Aquí relacioné lo aprendido en clase con el video que vi en casa: “Incompletos: una filosofía para un pensamiento elegante”, donde se expone cómo la sociedad actual, con su hiperconectividad y sobrecarga de información, ha debilitado la autonomía del pensamiento. Ruiz describe al sujeto contemporáneo como “un indigente mental”, incapaz de analizar su realidad críticamente, lo que lo lleva a depender de opiniones externas en lugar de construir un criterio propio. La elegancia, en este sentido, no solo se trata de apariencia, sino de saber elegir lo que consumimos y cómo lo procesamos. Según Ruiz, vivir con elegancia significa actuar con discreción, claridad y autonomía en nuestras decisiones, manteniendo un enfoque crítico y equilibrado, sin caer en la saturación informativa ni en la emotividad.

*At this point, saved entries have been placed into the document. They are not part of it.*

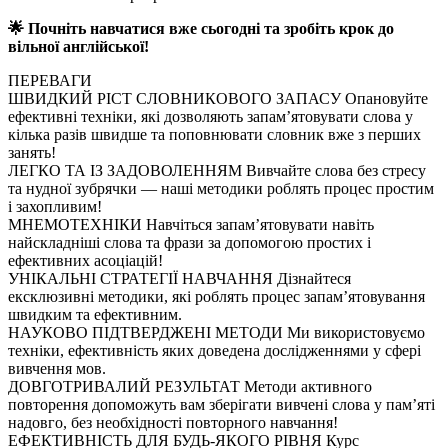
🌟 Почніть навчатися вже сьогодні та зробіть крок до
вільної англійської!
ПЕРЕВАГИ
ШВИДКИЙ РІСТ СЛОВНИКОВОГО ЗАПАСУ
Опановуйте
ефективні техніки, які дозволяють запам’ятовувати слова у
кілька разів швидше та поповнювати словник вже з перших
занять!
ЛЕГКО ТА ІЗ ЗАДОВОЛЕННЯМ
Вивчайте слова без стресу
та нудної зубрячки — наші методики роблять процес простим
і захопливим!
МНЕМОТЕХНІКИ
Навчіться запам’ятовувати навіть
найскладніші слова та фрази за допомогою простих і
ефективних асоціацій!
УНІКАЛЬНІ СТРАТЕГІЇ НАВЧАННЯ
Дізнайтеся
ексклюзивні методики, які роблять процес запам’ятовування
швидким та ефективним.
НАУКОВО ПІДТВЕРДЖЕНІ МЕТОДИ
Ми використовуємо
техніки, ефективність яких доведена дослідженнями у сфері
вивчення мов.
ДОВГОТРИВАЛИЙ РЕЗУЛЬТАТ
Методи активного
повторення допоможуть вам зберігати вивчені слова у пам’яті
надовго, без необхідності повторного навчання!
ЕФЕКТИВНІСТЬ ДЛЯ БУДЬ-ЯКОГО РІВНЯ
Курс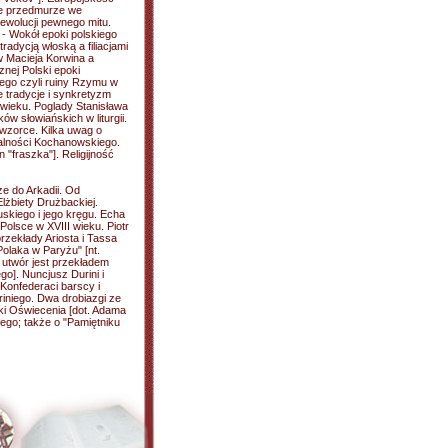
ie przedmurze we
ewolucji pewnego mitu.
. - Wokół epoki polskiego
radycją włoską a filiacjami
w Macieja Korwina a
znej Polski epoki
lego czyli ruiny Rzymu w
ie tradycje i synkretyzm
 wieku. Poglady Stanisława
w słowiańskich w liturgii.
 wzorce. Kilka uwag o
alności Kochanowskiego.
n "fraszka"]. Religijność
ze do Arkadii. Od
lżbiety Drużbackiej.
uskiego i jego kręgu. Echa
 Polsce w XVIII wieku. Piotr
zekłady Ariosta i Tassa
Polaka w Paryżu" [nt.
 utwór jest przekładem
o]. Nuncjusz Durini i
 Konfederaci barscy i
riniego. Dwa drobiazgi ze
ki Oświecenia [dot. Adama
iego; także o "Pamiętniku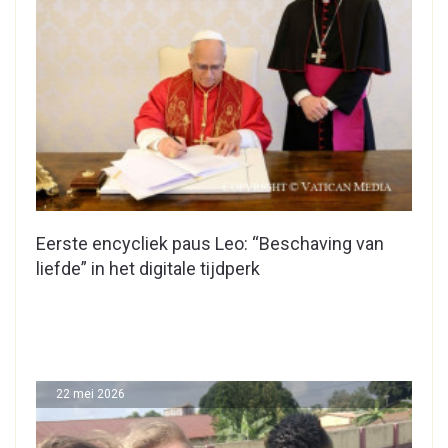
Eerste encycliek paus Leo: “Beschaving van
liefde” in het digitale tijdperk
22 mei 2026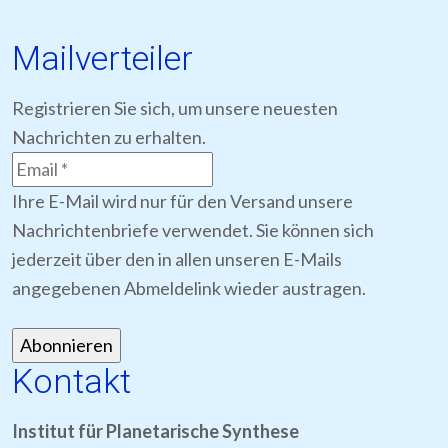
Mailverteiler
Registrieren Sie sich, um unsere neuesten
Nachrichten zu erhalten.
Ihre E-Mail wird nur für den Versand unsere
Nachrichtenbriefe verwendet. Sie können sich
jederzeit über den in allen unseren E-Mails
angegebenen Abmeldelink wieder austragen.
Kontakt
Institut für Planetarische Synthese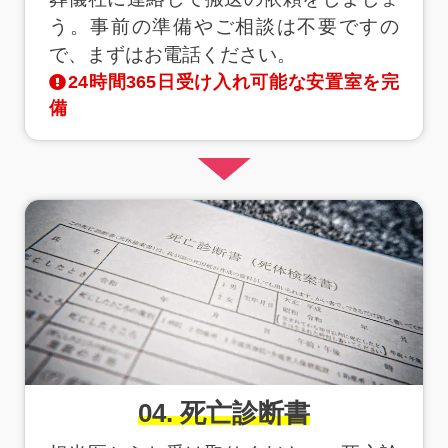
う。事前の準備やご相談は不要ですの
で、まずはお電話ください。
24時間365日受け入れ可能な安置室を完
備
04. 死亡診断書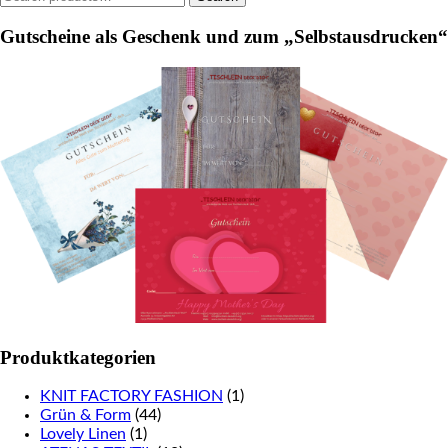
for:
Gutscheine als Geschenk und zum „Selbstausdrucken“
Produktkategorien
KNIT FACTORY FASHION
(1)
Grün & Form
(44)
Lovely Linen
(1)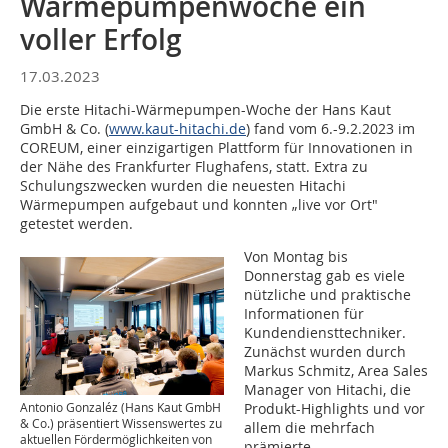
Wärmepumpenwoche ein
voller Erfolg
17.03.2023
Die erste Hitachi-Wärmepumpen-Woche der Hans Kaut
GmbH & Co. (
www.kaut-hitachi.de
) fand vom 6.-9.2.2023 im
COREUM, einer einzigartigen Plattform für Innovationen in
der Nähe des Frankfurter Flughafens, statt. Extra zu
Schulungszwecken wurden die neuesten Hitachi
Wärmepumpen aufgebaut und konnten „live vor Ort"
getestet werden.
Von Montag bis
Donnerstag gab es viele
nützliche und praktische
Informationen für
Kundendiensttechniker.
Zunächst wurden durch
Markus Schmitz, Area Sales
Manager von Hitachi, die
Produkt-Highlights und vor
Antonio Gonzaléz (Hans Kaut GmbH
& Co.) präsentiert Wissenswertes zu
allem die mehrfach
aktuellen Fördermöglichkeiten von
prämierte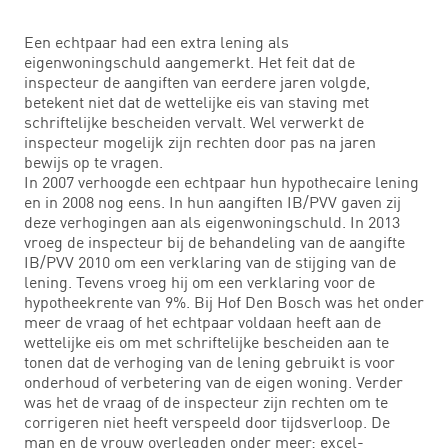
Een echtpaar had een extra lening als
eigenwoningschuld aangemerkt. Het feit dat de
inspecteur de aangiften van eerdere jaren volgde,
betekent niet dat de wettelijke eis van staving met
schriftelijke bescheiden vervalt. Wel verwerkt de
inspecteur mogelijk zijn rechten door pas na jaren
bewijs op te vragen.
In 2007 verhoogde een echtpaar hun hypothecaire lening
en in 2008 nog eens. In hun aangiften IB/PVV gaven zij
deze verhogingen aan als eigenwoningschuld. In 2013
vroeg de inspecteur bij de behandeling van de aangifte
IB/PVV 2010 om een verklaring van de stijging van de
lening. Tevens vroeg hij om een verklaring voor de
hypotheekrente van 9%. Bij Hof Den Bosch was het onder
meer de vraag of het echtpaar voldaan heeft aan de
wettelijke eis om met schriftelijke bescheiden aan te
tonen dat de verhoging van de lening gebruikt is voor
onderhoud of verbetering van de eigen woning. Verder
was het de vraag of de inspecteur zijn rechten om te
corrigeren niet heeft verspeeld door tijdsverloop. De
man en de vrouw overlegden onder meer: excel-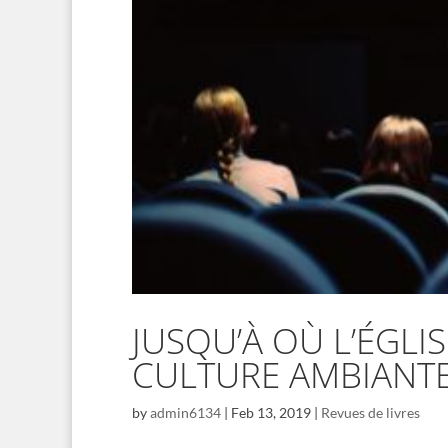
JUSQU’À OÙ L’ÉGLIS
CULTURE AMBIANT
by
admin6134
|
Feb 13, 2019
|
Revues de livres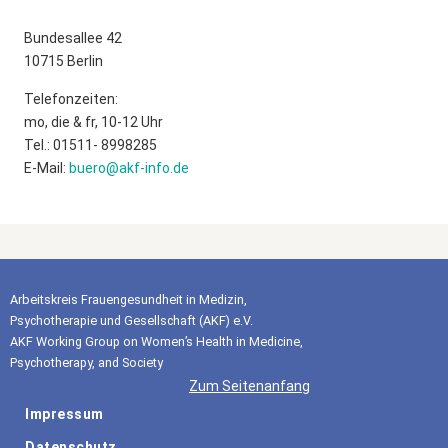
Bundesallee 42
10715 Berlin
Telefonzeiten:
mo, die & fr, 10-12 Uhr
Tel.: 01511- 8998285
E-Mail:
buero@akf-info.de
Arbeitskreis Frauengesundheit in Medizin,
Psychotherapie und Gesellschaft (AKF) e.V.
AKF Working Group on Women’s Health in Medicine,
Psychotherapy, and Society
Zum Seitenanfang
Impressum
Datenschutz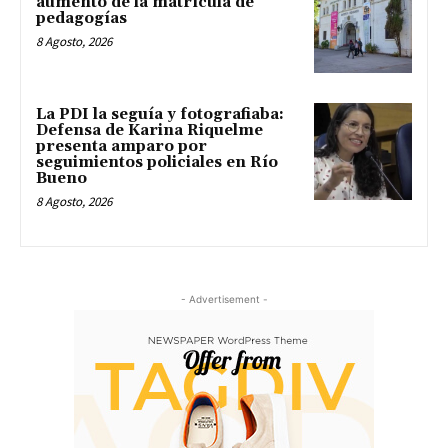
aumento de la matrícula de
pedagogías
8 Agosto, 2026
La PDI la seguía y fotografiaba:
Defensa de Karina Riquelme
presenta amparo por
seguimientos policiales en Río
Bueno
8 Agosto, 2026
- Advertisement -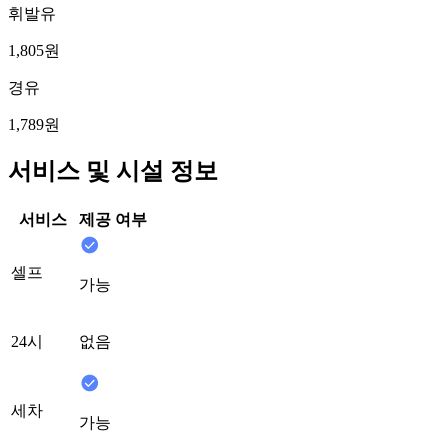
휘발유
1,805원
경유
1,789원
서비스 및 시설 정보
서비스
제공 여부
셀프
가능
24시
없음
세차
가능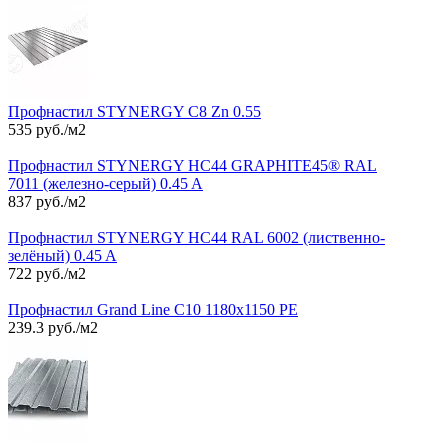
Профнастил STYNERGY С8 Zn 0.55
535 руб./м2
Профнастил STYNERGY НС44 GRAPHITE45® RAL
7011 (железно-серый) 0.45 A
837 руб./м2
Профнастил STYNERGY НС44 RAL 6002 (лиственно-
зелёный) 0.45 A
722 руб./м2
Профнастил Grand Line С10 1180х1150 РЕ
239.3 руб./м2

Otro concepto importante que vimos en clase fue la otrofagía, que se refiere a cómo consumimos a los demás en redes sociales, buscando validación en vez de relaciones genuinas. Esto hizo que el profesor formulara una pregunta: ¿Cuándo publicamos algo en redes sociales, compartimos o exhibimos?

Esto me llevo a conectar el video “How the internet destroyed critical thinking forever”, que expone cómo la tecnología ha debilitado nuestra capacidad de concentración y pensamiento crítico. El bombardeo constante de información genera gratificación instantánea, pero disminuye nuestra habilidad para analizar y cuestionar de manera profunda. Además, fomenta la polarización en redes sociales, donde las personas solo están expuestas a ideas y opiniones que coinciden con las suyas. Esto refuerza la idea de que un pensamiento crítico y elegante en redes sociales implica filtrar lo que consumimos, ser capaces de cuestionar la información y evitar caer en tendencias que nos empujan a reaccionar de manera emocional sin análisis.

Gracias a lo visto sobre el pensamiento elegante, se puede decir que esta también implica el control emocional, algo que los griegos consideraban esencial en la oratoria llegando a relacionar esto con la idea de que “lo estático no es estético”, frase de José Carlos Ruiz que argumenta que el pensamiento debe evolucionar y no quedarse en ideas aceptadas como verdades absolutas. Si una idea no admite críticas o evidencias contrarias, se vuelve rígida y autoritaria, sin permitir el debate. Según Ruiz, una idea que no cambia se vuelve inerte y pierde su valor. En el contexto actual, donde la información es efímera y cambia constantemente, esto nos obliga a desarrollar una flexibilidad intelectual que nos permita adaptarnos sin perder nuestra esencia crítica.

En relación con la oratoria, los griegos consideraban que la elegancia no solo estaba en la forma en que se expresaban las ideas, sino en la capacidad de modular el discurso con precisión, usando las palabras adecuadas en el momento preciso. La retórica griega se basaba en la armonía entre contenido y forma, lo que permitía que un discurso fuera persuasivo sin necesidad de recurrir a la manipulación emocional. Este principio se ha perdido en la era digital, donde lo viral y lo inmediato priman sobre la reflexión pausada y argumentada.

Finalmente, al terminar la clase, me quedé con algunas frases clave mencionadas por el profesor: “La elegancia es saber elegir entre tanta información”, “Si uno no navega con criterio, la pantalla define su criterio”, “Inteligencia colectiva: todos sabemos algo, pero no sabemos todo”, lo cual me dejó reflexionando sobre cómo podemos aplicar el pensamiento elegante en nuestra vida diaria y en las redes sociales, donde la hiperestimulación y la necesidad de validación muchas veces nos llevan a consumir información sin procesarla críticamente. En este sentido, tener un pensamiento crítico y elegante en redes sociales significa ser conscientes de los sesgos, evitar la gratificación instantánea y desarrollar la paciencia para analizar antes de reaccionar.